Now boxing was just available some of the time for some of the fans.
The Pay-per-view Era aka The Death of Boxing (1988-present)
By 1997 500 million a year was being spent on pay-per-view boxing events. Boxing was now just about the marketability of big names, and perfect records were paramount. Thanks to the deterioration of Olympic Style amateur boxing as a sport [with zero-clinch tolerance—see Chapter 3 Sidebar—and no points awarded for knockdowns], the rarity of fights between the top men in a given weight class, and the infrequency of fights in general, boxers were relatively less skilled and less exciting than ever in the pro ranks. This period can rightly be seen as the time when boxing matches were largely decided by the matchmaker, with almost no pro bouts and less than half of title bouts being competitive.

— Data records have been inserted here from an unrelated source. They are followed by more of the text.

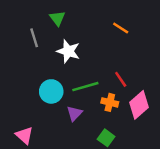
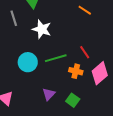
purple triangle: (74, 113) -> (49, 94), moved

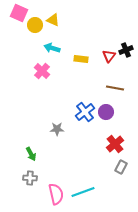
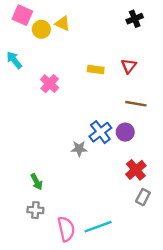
cyan arrow: (52, 48) -> (14, 60), moved, turned 35
black cross: (126, 50) -> (135, 19), moved
gray star: (57, 129) -> (79, 149), moved

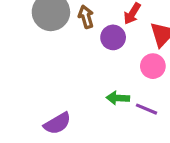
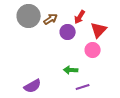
brown arrow: (86, 17) -> (51, 19), turned 72
purple line: (147, 109) -> (83, 87), moved, turned -40

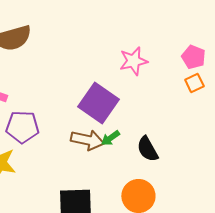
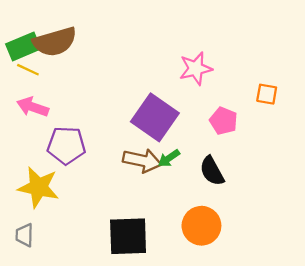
pink pentagon: (193, 57) -> (224, 121), moved
orange square: (194, 83) -> (267, 94), turned 36

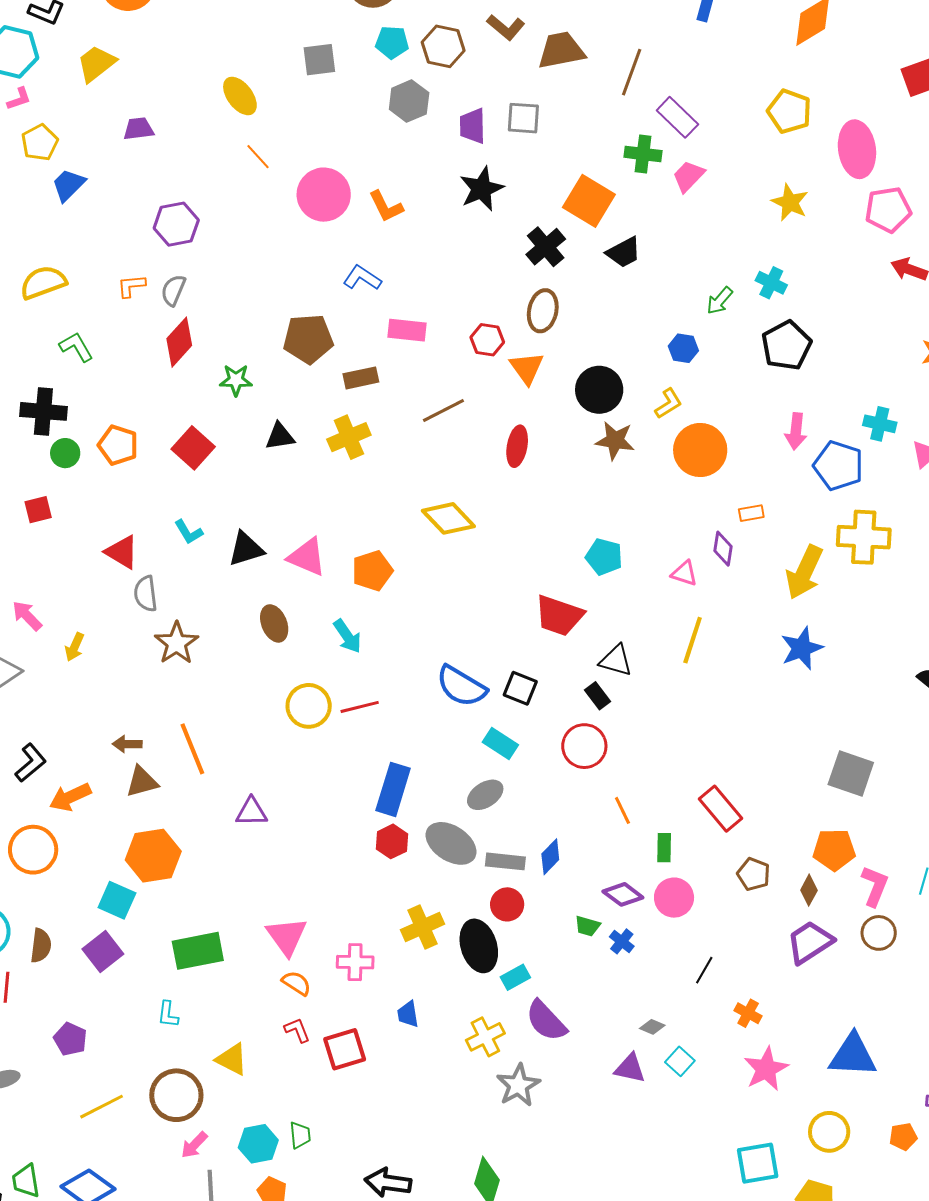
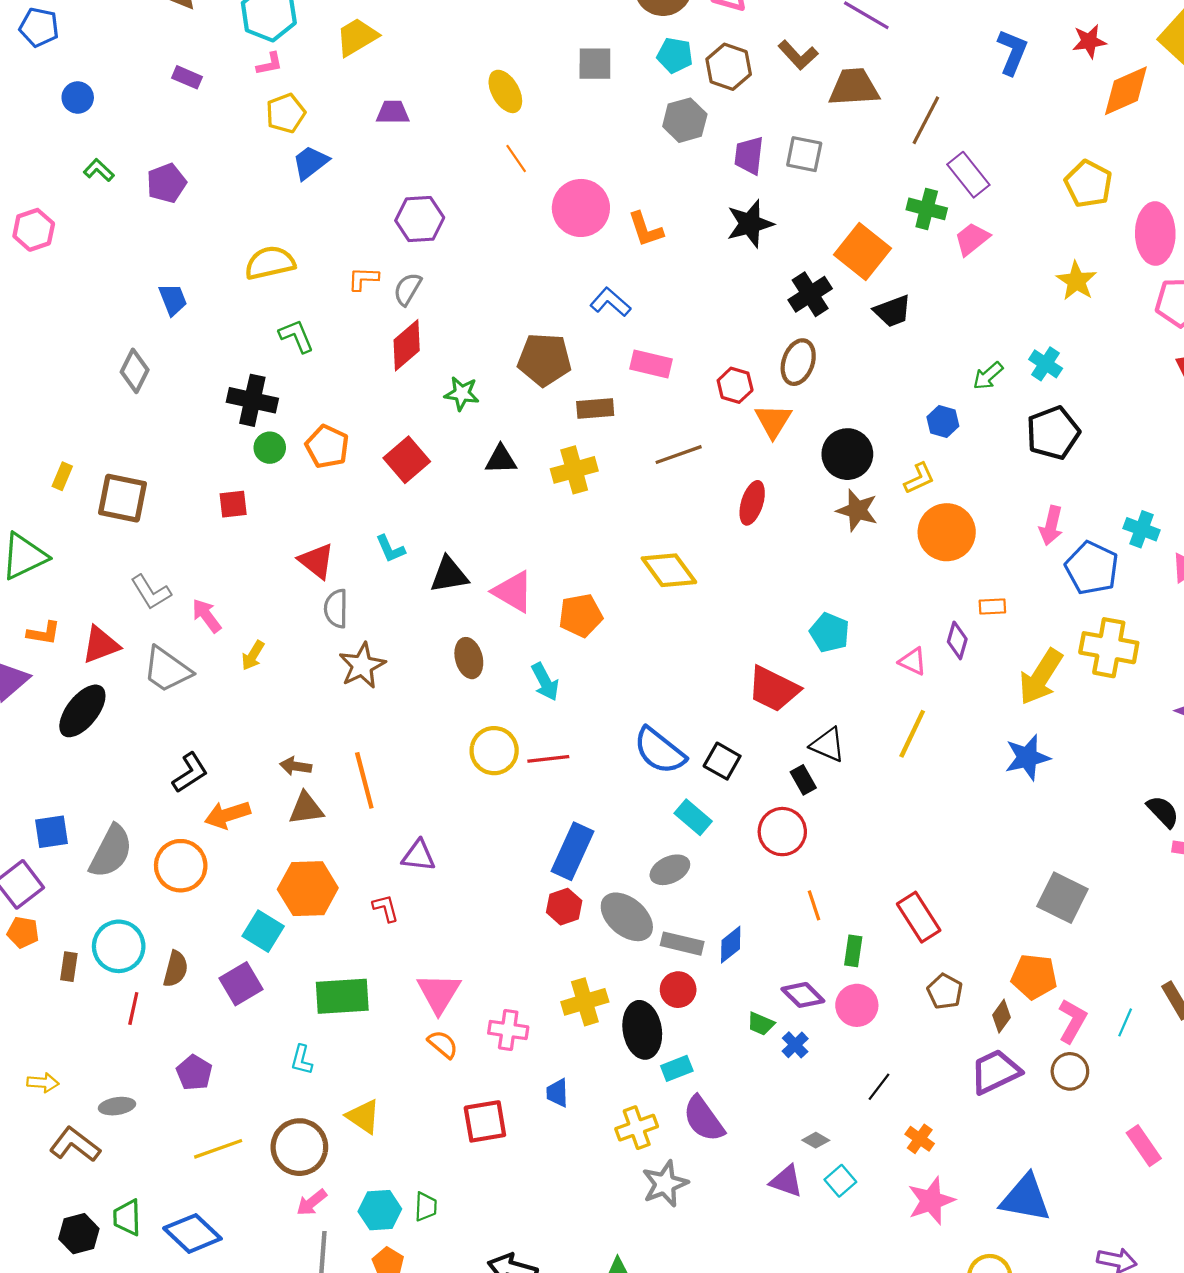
red L-shape: (297, 1030) -> (386, 908), moved

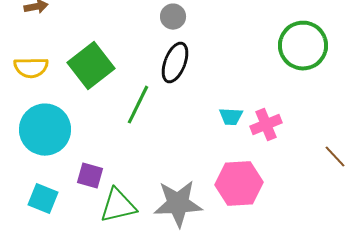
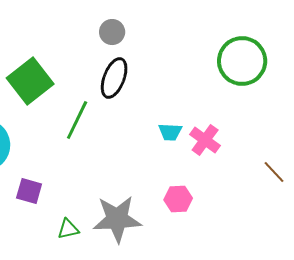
pink cross: (266, 125) -> (205, 140), turned -32
pink hexagon: (239, 184) -> (178, 199), size x0.6
green triangle: (118, 206) -> (68, 229), moved, size x0.6

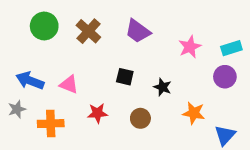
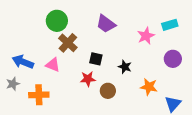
green circle: (44, 26) -> (57, 21), moved
brown cross: (88, 31) -> (68, 43), moved
cyan rectangle: (231, 48) -> (170, 25), moved
red star: (98, 113) -> (88, 79), moved

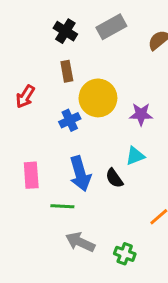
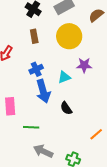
yellow circle: (98, 98) -> (69, 36), moved
cyan triangle: (135, 156) -> (64, 77), moved
blue arrow: (80, 174) -> (43, 91), moved

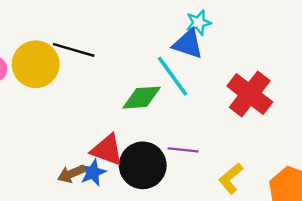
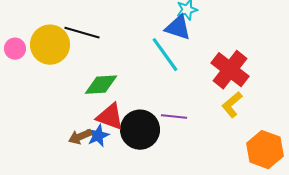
green diamond: (142, 98) -> (101, 85), moved
yellow L-shape: (231, 178) -> (232, 105), moved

The big-name promoters destroyed a sport with dwindling human resources and filled their bank accounts. A sport that began with eight weight classes in the Old Time Era now had 17 weight classes. The sport which once had eight champions now has 153! All of this subdivision of talent came to a crescendo in the 1980s and 90s at the same time that the talent pool had dwindled to a trickle. As of now, the USA, which traditionally supplied most boxers, typically only has one Top 10 heavyweight—and the USA has the biggest people in the world!
Thanks to the foresight of MMA organizations there is still a way to see the two best guys at a given weight fight, but it is not a boxing match. The fact is boxing is on life-support. There are still top trainers, rich promoters and talented boxers at the top, making big money. But local boxers are making less dough than they did in the 1980s and the only work for new coaches and trainers is in MMA gyms and fitness clubs. Intelligent, talented combat-oriented athletes finally have a choice between the poverty of entry level boxing and the NFL, NBA and MLB. They can get into MMA, join a team, and get a contract that has win bonuses, KO bonuses, and even ‘fight-of-the-night’ bonuses. And, when they are done competing, they can get paid for teaching self-defense instead of buying a share in their brother’s bar.
Let me stress this one fact. Every small town and big city neighborhood now has an MMA team with fighters training to compete, with usually at least one pro fighter. Most boxing clubs, in those few places where they still exist, have no pro fighters, and few actively competing amateurs. I remember the cries of protest from my family when I decided to box in the 1970s. They stressed more than anything the evils of boxing; that it was not a team sport, and just consisted of individual young men being manipulated by criminals. Although this is not altogether true of boxing, the stigma remains, a stigma that MMA promoters have consciously avoided by distancing themselves from boxing and boxing promoters, and aligning themselves with media organizations that promote extreme sports and the NFL.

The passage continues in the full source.